Showing posts with label Yardbirds. Show all posts
Showing posts with label Yardbirds. Show all posts

Friday, November 30, 2007

DON'T TREAD ON ME: The Original Punk of 1960s Garage Rock

...with 2 Music Players!




The Roots of GARAGE ROCK



"I heard Papa tell Mama, 'Let that boy boogie woogie/ Coz it's in him, and it's got to come out'!"-John Lee Hooker

Robert Johnson had paved the crossroads for the Blues, between the sacred and the profane; his acolytes hit another intersection, between the acoustic rural past and the electric urban future. After the great exodus from the depleted Southern states to the promise of Chicago, Detroit, and other Rust Belt cities, African Americans faced new paths of possibility or peril (as did their Dustbowl Days peers who went to Golden California). Muddy Waters was the first Blues maestro to go all electric in 1948, arguably creating the first Rock'n'Roll band. On his heels were Howlin' Wolf and John Lee Hooker. It was a tougher, terser metallic blues, coarsened and amplified by the city. And by a divided soul in play. Compare the liberation-in-dance lyric above with Hooker's murderous vibe in his "Mad Man Blues", over jarring chords played like a stabbing: "I'm gonna take you down by the riverside/ Hang you a knot, baby, by your neck/ I got the madman blues". John uses the metaphor of a betrayed love to vent his fury at the racist structure he is struggling in. It's this crossroads that is at the heart of Rock; between ecstasy and agony, between celebration and revolt, between the hereafter and heresy.

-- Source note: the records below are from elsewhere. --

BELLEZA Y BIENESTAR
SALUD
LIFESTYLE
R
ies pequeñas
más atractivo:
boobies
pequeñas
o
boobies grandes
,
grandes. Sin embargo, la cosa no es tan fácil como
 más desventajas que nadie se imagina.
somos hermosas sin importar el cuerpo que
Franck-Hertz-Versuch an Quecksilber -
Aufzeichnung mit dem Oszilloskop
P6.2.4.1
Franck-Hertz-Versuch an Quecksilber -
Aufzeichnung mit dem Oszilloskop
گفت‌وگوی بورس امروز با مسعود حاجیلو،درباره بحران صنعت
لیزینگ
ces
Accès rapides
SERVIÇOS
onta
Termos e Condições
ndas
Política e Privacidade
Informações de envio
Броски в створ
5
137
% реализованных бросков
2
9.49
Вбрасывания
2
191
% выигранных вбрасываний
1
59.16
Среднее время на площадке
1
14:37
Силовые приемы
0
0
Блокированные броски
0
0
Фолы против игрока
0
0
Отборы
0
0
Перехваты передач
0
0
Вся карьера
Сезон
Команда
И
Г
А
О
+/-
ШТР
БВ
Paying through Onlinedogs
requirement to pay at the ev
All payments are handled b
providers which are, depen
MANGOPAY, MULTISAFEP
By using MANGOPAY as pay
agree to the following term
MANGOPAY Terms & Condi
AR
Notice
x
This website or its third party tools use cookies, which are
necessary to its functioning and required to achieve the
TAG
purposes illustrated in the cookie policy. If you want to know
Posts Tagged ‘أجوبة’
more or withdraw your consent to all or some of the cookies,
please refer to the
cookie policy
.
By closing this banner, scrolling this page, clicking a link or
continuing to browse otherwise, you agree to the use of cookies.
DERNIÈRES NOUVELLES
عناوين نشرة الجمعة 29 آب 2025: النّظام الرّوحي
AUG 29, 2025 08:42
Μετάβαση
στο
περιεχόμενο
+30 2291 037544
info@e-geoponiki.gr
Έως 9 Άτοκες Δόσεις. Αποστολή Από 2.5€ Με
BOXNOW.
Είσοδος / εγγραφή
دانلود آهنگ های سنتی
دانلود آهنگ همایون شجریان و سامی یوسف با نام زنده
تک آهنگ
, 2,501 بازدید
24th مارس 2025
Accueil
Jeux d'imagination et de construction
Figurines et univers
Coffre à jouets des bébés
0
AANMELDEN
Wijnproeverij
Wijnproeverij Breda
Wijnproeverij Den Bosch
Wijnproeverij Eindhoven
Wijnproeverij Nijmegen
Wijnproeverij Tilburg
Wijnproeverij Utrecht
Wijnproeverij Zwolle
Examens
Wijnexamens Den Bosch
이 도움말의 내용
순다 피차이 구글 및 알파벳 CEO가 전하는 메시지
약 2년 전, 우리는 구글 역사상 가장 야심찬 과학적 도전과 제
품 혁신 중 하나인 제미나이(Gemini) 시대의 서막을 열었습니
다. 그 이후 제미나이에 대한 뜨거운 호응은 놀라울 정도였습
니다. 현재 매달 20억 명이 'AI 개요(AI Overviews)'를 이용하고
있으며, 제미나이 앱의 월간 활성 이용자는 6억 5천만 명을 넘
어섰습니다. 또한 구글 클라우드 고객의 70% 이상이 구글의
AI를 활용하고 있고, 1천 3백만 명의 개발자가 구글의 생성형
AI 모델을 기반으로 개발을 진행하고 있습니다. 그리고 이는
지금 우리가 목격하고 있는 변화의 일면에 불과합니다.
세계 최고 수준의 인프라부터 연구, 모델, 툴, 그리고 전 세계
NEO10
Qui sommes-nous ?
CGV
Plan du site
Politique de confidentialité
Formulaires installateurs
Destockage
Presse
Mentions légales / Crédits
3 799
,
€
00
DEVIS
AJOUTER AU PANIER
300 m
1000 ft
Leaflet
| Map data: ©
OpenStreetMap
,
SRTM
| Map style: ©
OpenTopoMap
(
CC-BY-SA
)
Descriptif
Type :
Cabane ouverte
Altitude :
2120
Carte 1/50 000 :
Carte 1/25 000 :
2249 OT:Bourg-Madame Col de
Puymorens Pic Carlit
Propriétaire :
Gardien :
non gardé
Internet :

American youth, like all, revelled in their frills while questioning their worth. When was a sleek car just a slick scam, when was a dusty old tune actually a raw truth? 50's Rock'n'Roll threaded this maze with every dance step. To the public at large this dance rebellion just looked like juvenile delinquency. But the harder they clamped down, the more kids wanted to be James and Marlon, Jayne and Bettie, a Jet or a Shark...wanted to rumble.

Into England rode the Teddy Boys. The working class were just a coiled calm. They thirsted for the driven, the free, the real. American musics were dispatches from the landscape of the possible. Tough youths sculpted brillo coifs, rode cycles, and donned Edwardian longcoats (hence "Teds"). These Rockers wanted the brutal, the intense, the unvarnished. Meanwhile other youth wanted the New now. They wanted to kill mundanity with modernity. The Mods wore the sharpest newest threads, rode million-mirrored Vespas, and wiggled to Soul music in clubs. Caught in the median were the Beat bands, who retired their suits by '65 under Mod influence while reclaiming more and more of the hard bristle of 50's Rock. (Asked if he's a Mod or a Rocker in A HARD DAY'S NIGHT, Ringo replies, "I'm a mocker.")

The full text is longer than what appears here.